Book online: https://www.history.ac.uk/events/speaking-freely-finding-words
This online panel conversation will examine the importance of opportunities to speak freely and be heard across time. It will consider the human and social capacities that underpin such freedom, as well as the material conditions that can hinder or enable its exercise. It takes both a historical and a contemporary perspective, exploring the role of archives in facilitating expression across time, and showcasing contemporary arts and humanities projects that empower individuals and groups to find words. The event will pay particular attention to marginalized groups who may find it difficult to speak, or whose voices may not be recognized, valued or recorded, such as refugees, children and prisoners. We will address the importance of finding words for individuals and for society and think critically about who gets to speak and who doesn’t.
The participants include:
Dave Carey and colleagues from the pioneering theatre company, Chickenshed, who will explain how they bring together people of all ages and from all backgrounds to produce theatre that celebrates diversity and inspires positive change through expression.

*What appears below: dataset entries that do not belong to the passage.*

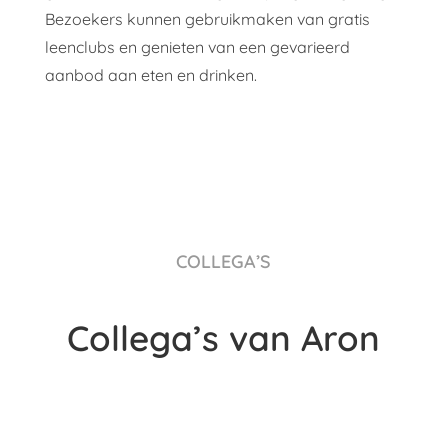
Bezoekers kunnen gebruikmaken van gratis
leenclubs en genieten van een gevarieerd
aanbod aan eten en drinken.
COLLEGA’S
Collega’s van Aron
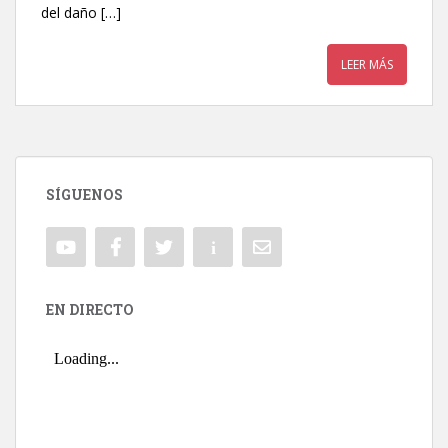
del daño […]
LEER MÁS
SÍGUENOS
EN DIRECTO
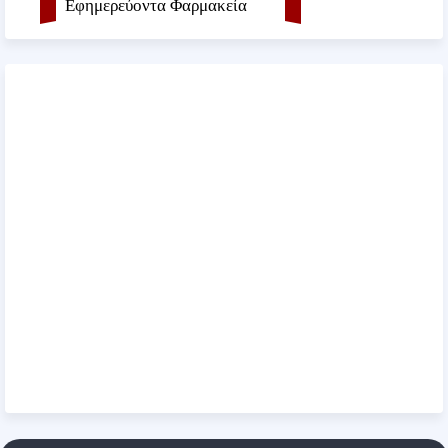
Εφημερεύοντα Φαρμακεία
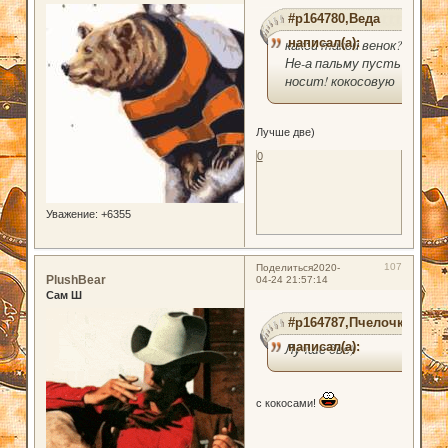
#p164780,Веда
написал(а):
какой такой венок?
Не-а пальму пусть
носит! кокосовую
Лучше две)
0
Уважение:
+6355
107
Поделиться
2020-
PlushBear
04-24 21:57:14
Сам Ш
#p164787,Пчелочка
написал(а):
Лучше две)
с кокосами!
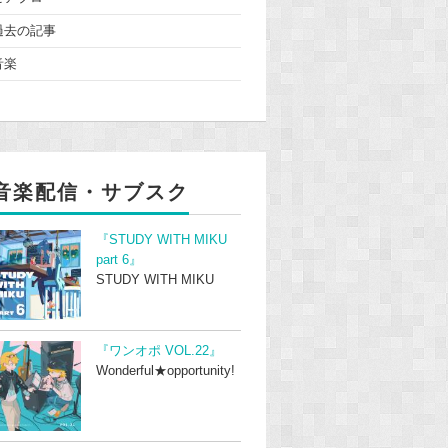
過去の記事
音楽
音楽配信・サブスク
『STUDY WITH MIKU
part 6』
STUDY WITH MIKU
『ワンオポ VOL.22』
Wonderful★opportunity!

Arlene Holmes-Henderson and Tom Wright of the multi-disciplinary Speaking Citizens(Opens in new window) project which brings together educators and researchers to promote citizenship and education through talk. They will focus particularly on the role of oracy in schools.
Suzanne Rose, education and outreach officer at the Mass Observation Archive who will talk about the Beyond Boxes Project – a partnership with Blind Veterans UK, the Brighton Housing Trust and HMP Lewes, which has developed new ways for participants to share their life experiences. It has also addressed the barriers that prevent people from engaging with, and contributing to, archives of everyday life.
The panel will be collaboratively chaired by Katherine Harloe, Director of the Institute of Classical Studies and Claire Langhamer, Director of the Institute of Historical Research. Audience questions and comments will be particularly welcome.